Minister Dina Akkelidou said the ministry had started carrying out checks to establish whether the dioxin had found its way in imported by-products.
The minister added that if necessary samples would be sent overseas for tests.
At this stage, the checks would be conducted through an electronic system, and would initially examine whether suspect products such as cheese and condensed milk were present in the local market.
The Head of the Veterinary Services, Phidias Loukaides, told the Cyprus Mail that it would take a few days before knowing if such products originating in the Netherlands, Belgium and Germany, had reached the local market.
However, the state services were yesterday carrying out their own sample checks, Loukaides said.
He added that no meat products were imported from the Netherlands.
The Dutch farm ministry sealed off more livestock farms yesterday after discovering dioxin in animal feed that had also been exported to neighbouring Germany and Belgium, authorities there said.
A total of 162 Dutch cattle, pig, sheep and goat farms, eight Belgian farms and three German had bought a potato feed product that was contaminated with dioxin.
Authorities in the three countries have temporarily shut all the farms as a precaution since Wednesday and have been examining the feed, the animals and any impact on the food chain.
The product was from the Dutch unit of privately held Canadian potato chip maker McCain, the Dutch ministry said.
“We’ve tracked down all the farms that have bought the contaminated feed and we have informed our colleagues in Germany and Belgium,” said Benno Bruggink, a spokesman for the Dutch Agriculture Ministry.
McCain and ministry officials say the reason for the contamination of the feed is a clay used for sorting potatoes.

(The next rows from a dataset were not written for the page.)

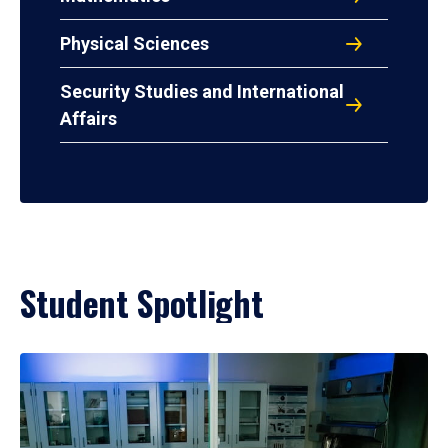
Physical Sciences
Security Studies and International
Affairs
Student Spotlight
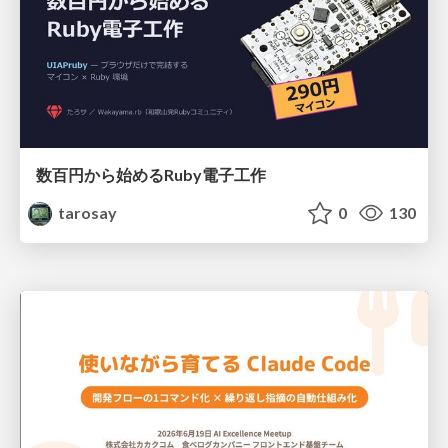
数百円から始めるRuby電子工作
tarosay
0
130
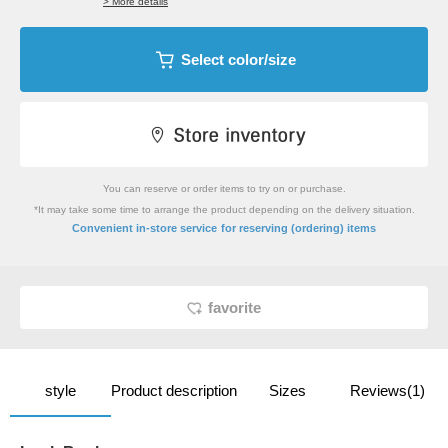
> More details
Select color/size
You can reserve or order items to try on or purchase.
*It may take some time to arrange the product depending on the delivery situation.
​ ​
Convenient in-store service
for reserving (ordering) items
favorite
style
Product description
Sizes
Reviews(1)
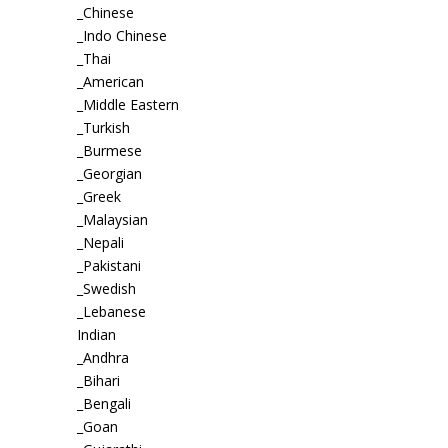
_Chinese
_Indo Chinese
_Thai
_American
_Middle Eastern
_Turkish
_Burmese
_Georgian
_Greek
_Malaysian
_Nepali
_Pakistani
_Swedish
_Lebanese
Indian
_Andhra
_Bihari
_Bengali
_Goan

McCain Foods Holland has launched a broader investigation and halted feed sales from its three Dutch factories last week.
“We have stopped using the clay, which originated from Germany. Both McCain and food authorities are making their own research, which we will cross-check and announce the results by next week,” a McCain spokesman said.
Dioxins are one of a number of toxic chemicals that originate in pesticides or industrial processes, leach into rivers and lakes and build up in the flesh of fish and animals.
Contaminated feed was at the root of recent European food scares such as the discovery of an illegal hormone in Dutch pigs in 2002 and the 1999 Belgian scandal of dioxin in chickens.
The European Commission, which has further tightened hygiene requirements on animal feed this year, said the Dutch government had been dealing with the dioxin issue very efficiently.
“We have been informed by the Dutch government very speedily…The Dutch government is tracing the feed and following EU food law,” said Commission spokeswoman Beate Gminder.
“Only Belgium and Germany have been involved so far,” she added. Dutch authorities expect to have results of laboratory tests on whether meat or animals had been contaminated with dioxin by Friday. So far, tests have found dioxin in the milk of only two of the Dutch farms involved.
Dioxin is formed by burning chlorine-based chemical compounds with hudrocarbons.
The major source of dioxin in the environment comes from waste-burning incinerators of various sorts and also from backyard burn-barrels.
In addition to cancer, exposure to dioxin can also cause severe reproductive and developmental problems – at levels 100 times lower than those associated with its cancer-causing effects.
Dioxin is well-known for its ability to damage the immune system and interfere with hormonal systems.